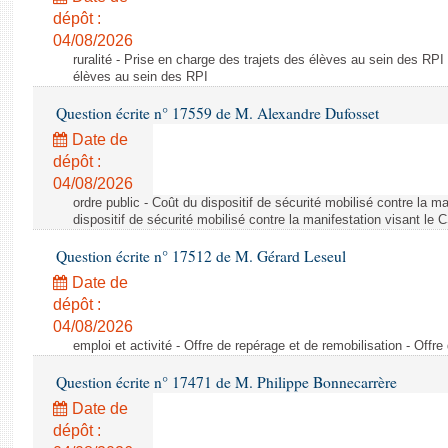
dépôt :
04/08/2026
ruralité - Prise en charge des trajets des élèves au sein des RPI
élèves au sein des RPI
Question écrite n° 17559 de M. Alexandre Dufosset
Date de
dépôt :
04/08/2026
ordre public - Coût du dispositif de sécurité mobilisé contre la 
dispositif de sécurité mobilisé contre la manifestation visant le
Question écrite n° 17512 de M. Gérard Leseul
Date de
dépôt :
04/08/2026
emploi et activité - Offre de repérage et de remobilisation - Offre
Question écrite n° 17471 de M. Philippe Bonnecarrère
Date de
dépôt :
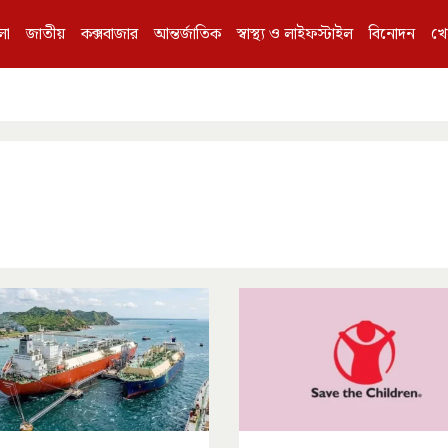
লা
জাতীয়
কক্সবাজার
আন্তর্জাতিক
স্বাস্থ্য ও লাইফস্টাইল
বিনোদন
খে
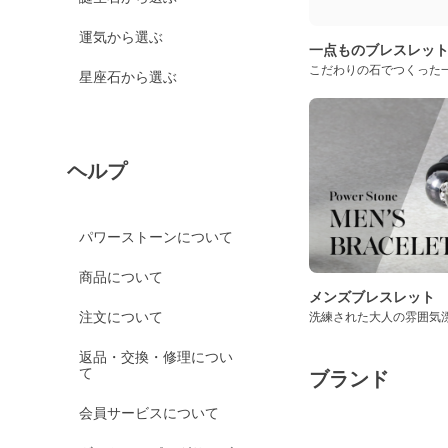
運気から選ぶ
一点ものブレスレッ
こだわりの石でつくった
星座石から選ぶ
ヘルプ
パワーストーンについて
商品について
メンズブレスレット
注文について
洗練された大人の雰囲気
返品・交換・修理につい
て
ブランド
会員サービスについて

==

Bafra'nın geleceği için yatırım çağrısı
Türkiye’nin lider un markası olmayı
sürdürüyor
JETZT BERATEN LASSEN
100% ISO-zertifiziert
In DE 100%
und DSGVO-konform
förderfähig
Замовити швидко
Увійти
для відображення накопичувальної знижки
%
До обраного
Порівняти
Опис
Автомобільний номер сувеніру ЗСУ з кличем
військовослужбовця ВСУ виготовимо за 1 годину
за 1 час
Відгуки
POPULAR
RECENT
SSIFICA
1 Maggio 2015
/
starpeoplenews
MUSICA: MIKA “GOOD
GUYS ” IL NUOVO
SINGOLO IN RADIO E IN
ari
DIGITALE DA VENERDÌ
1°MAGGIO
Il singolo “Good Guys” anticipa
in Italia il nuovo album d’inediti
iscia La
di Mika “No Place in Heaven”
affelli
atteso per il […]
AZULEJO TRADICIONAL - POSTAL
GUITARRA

Goal of the exercise
Search the data above and return each line in which "sein" occurs.

Solved exercise
ruralité - Prise en charge des trajets des élèves au sein des RPI
élèves au sein des RPI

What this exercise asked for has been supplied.